Task: Report the number of lines in the records below that hold "step", and leave out everything else.

Supplied records:
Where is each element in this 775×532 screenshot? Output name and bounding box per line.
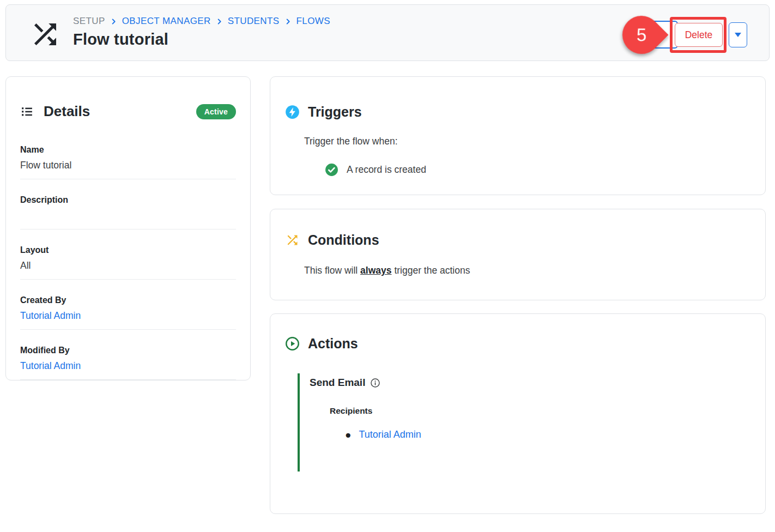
step-annotation-balloon: 5 bbox=[615, 8, 669, 62]
field-value: Flow tutorial bbox=[20, 160, 236, 172]
page-title: Flow tutorial bbox=[73, 31, 330, 49]
field-label: Description bbox=[20, 195, 236, 205]
conditions-text-after: trigger the actions bbox=[394, 265, 470, 276]
field-modified-by: Modified By Tutorial Admin bbox=[20, 346, 236, 380]
field-label: Created By bbox=[20, 295, 236, 305]
action-name: Send Email bbox=[310, 377, 365, 389]
list-icon bbox=[20, 105, 34, 118]
chevron-right-icon bbox=[284, 17, 292, 26]
triggers-card: Triggers Trigger the flow when: A record… bbox=[270, 76, 766, 195]
annotation-highlight-box bbox=[670, 17, 726, 53]
conditions-emphasis: always bbox=[360, 265, 391, 276]
divider bbox=[20, 379, 236, 380]
chevron-right-icon bbox=[215, 17, 223, 26]
info-icon[interactable] bbox=[370, 378, 380, 388]
trigger-item: A record is created bbox=[325, 163, 765, 177]
recipient-link[interactable]: Tutorial Admin bbox=[359, 429, 421, 440]
recipient-item: ● Tutorial Admin bbox=[345, 429, 765, 440]
status-badge: Active bbox=[196, 104, 236, 119]
divider bbox=[20, 279, 236, 280]
field-value: All bbox=[20, 260, 236, 272]
action-block: Send Email Recipients ● Tutorial Admin bbox=[298, 373, 765, 471]
details-card-title: Details bbox=[44, 103, 90, 120]
field-name: Name Flow tutorial bbox=[20, 145, 236, 179]
conditions-text: This flow will always trigger the action… bbox=[304, 265, 765, 276]
bullet-icon: ● bbox=[345, 430, 351, 440]
field-description: Description bbox=[20, 195, 236, 229]
conditions-card-title: Conditions bbox=[308, 232, 379, 248]
actions-card-title: Actions bbox=[308, 336, 358, 352]
page: SETUP OBJECT MANAGER STUDENTS FLOWS Flow… bbox=[0, 0, 775, 532]
triggers-card-title: Triggers bbox=[308, 104, 362, 120]
trigger-intro-text: Trigger the flow when: bbox=[304, 136, 765, 147]
field-layout: Layout All bbox=[20, 245, 236, 280]
breadcrumb-setup: SETUP bbox=[73, 16, 105, 27]
shuffle-icon bbox=[285, 233, 300, 247]
field-created-by: Created By Tutorial Admin bbox=[20, 295, 236, 330]
check-circle-icon bbox=[325, 163, 338, 177]
play-circle-icon bbox=[285, 336, 300, 351]
field-label: Layout bbox=[20, 245, 236, 255]
field-label: Name bbox=[20, 145, 236, 155]
recipients-label: Recipients bbox=[330, 406, 765, 416]
created-by-link[interactable]: Tutorial Admin bbox=[20, 310, 236, 322]
breadcrumb-flows[interactable]: FLOWS bbox=[296, 16, 330, 27]
chevron-right-icon bbox=[110, 17, 118, 26]
conditions-text-before: This flow will bbox=[304, 265, 358, 276]
trigger-item-text: A record is created bbox=[347, 164, 426, 176]
step-number: 5 bbox=[637, 25, 646, 45]
field-value bbox=[20, 210, 236, 222]
dropdown-button[interactable] bbox=[729, 22, 747, 47]
details-card: Details Active Name Flow tutorial Descri… bbox=[5, 76, 251, 380]
field-label: Modified By bbox=[20, 346, 236, 355]
page-header: SETUP OBJECT MANAGER STUDENTS FLOWS Flow… bbox=[5, 4, 770, 61]
actions-card: Actions Send Email Recipients ● Tutorial… bbox=[270, 313, 766, 514]
breadcrumb-students[interactable]: STUDENTS bbox=[228, 16, 280, 27]
breadcrumb: SETUP OBJECT MANAGER STUDENTS FLOWS bbox=[73, 16, 330, 27]
modified-by-link[interactable]: Tutorial Admin bbox=[20, 360, 236, 372]
breadcrumb-object-manager[interactable]: OBJECT MANAGER bbox=[122, 16, 211, 27]
divider bbox=[20, 229, 236, 229]
divider bbox=[20, 329, 236, 330]
lightning-icon bbox=[285, 105, 300, 119]
divider bbox=[20, 179, 236, 179]
flow-shuffle-icon bbox=[29, 18, 62, 51]
caret-down-icon bbox=[735, 33, 741, 37]
conditions-card: Conditions This flow will always trigger… bbox=[270, 209, 766, 300]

Final answer: 2